Nous sommes redevenus sociaux, nous ne sommes plus transparents ou faux. Ce que nous voyons est la réalité. Pas de masque virtuel, pas de protection numérique. Nous sommes tous nus et nous nous mettons à nu, recherchant reconnaissance et approbation, amitié ou attention, afin de trouver notre place ! Et vous savez quoi, pour ceux d’entre nous, assez âgés pour avoir vécu l’ère pré-numérique, c’est un beau voyage dans le temps. Il n’y a pas de dissimulation derrière un clavier, pas d’intimidation sans conséquences, pas de d’attaques digitales anonymes, pas de photoshoping… c’est le retour à la vie communautaire, et l’on est jugé en permanence : comportement, paroles, éthique, valeurs, travail, même l’hygiène : tout y passe.

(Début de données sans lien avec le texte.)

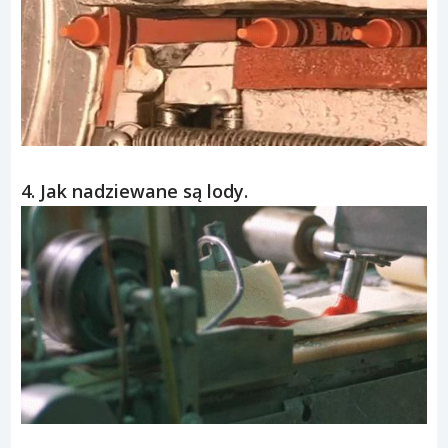
4. Jak nadziewane są lody.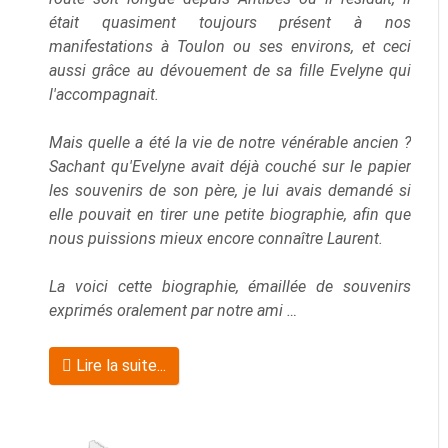
était quasiment toujours présent à nos
manifestations à Toulon ou ses environs, et ceci
aussi grâce au dévouement de sa fille Evelyne qui
l'accompagnait.
Mais quelle a été la vie de notre vénérable ancien ?
Sachant qu'Evelyne avait déjà couché sur le papier
les souvenirs de son père, je lui avais demandé si
elle pouvait en tirer une petite biographie, afin que
nous puissions mieux encore connaître Laurent.
La voici cette biographie, émaillée de souvenirs
exprimés oralement par notre ami …
Lire la suite...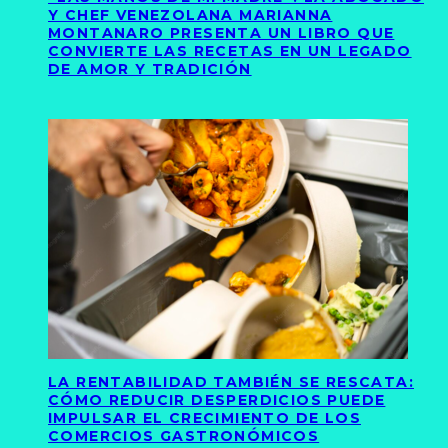
Y CHEF VENEZOLANA MARIANNA
MONTANARO PRESENTA UN LIBRO QUE
CONVIERTE LAS RECETAS EN UN LEGADO
DE AMOR Y TRADICIÓN
LA RENTABILIDAD TAMBIÉN SE RESCATA:
CÓMO REDUCIR DESPERDICIOS PUEDE
IMPULSAR EL CRECIMIENTO DE LOS
COMERCIOS GASTRONÓMICOS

À McMurdo, en Antarctique, vous ne pouvez pas faire semblant car vous êtes observés par vos pairs 24h/24 et 7j/7. Il n’y a pas de place pour se cacher. Par conséquent, comme l’environnement, les gens sont bruts, vrais. Selon ce que vous faites, l’expérience varie aussi. Certains, par leur travail ou leurs associations, essaient de rester aussi « normaux », aussi banlieusards que possible. D’autres (techniciens de surface, plombiers, stewards, spécialistes du recyclage) parce qu’ils font face aux conséquences désagréables de certains actes égoïstes et asociaux, sont moins satisfaits de la race humaine et parlent fréquemment des « animaux » parmi nous. La grande majorité semble déjà avoir une expérience « plein air » et cultive le stéréotype de l’hybride hippie/montagnard. Cela crée un saladier intéressant où tous les groupes ne sont pas mélangés, vivent côte à côte, mais entretiennent quand même des interconnexions marginales. Nos « travailleurs non qualifiés » sont pour la plupart des personnes instruites, certaines même titulaires d’un Master. Leur formation professionnelle n’était pas nécessaire en Antarctique, et ils/elles ont donc postulé à tous les postes génériques que McMurdo avait à offrir. Ils voulaient vraiment venir sur la glace !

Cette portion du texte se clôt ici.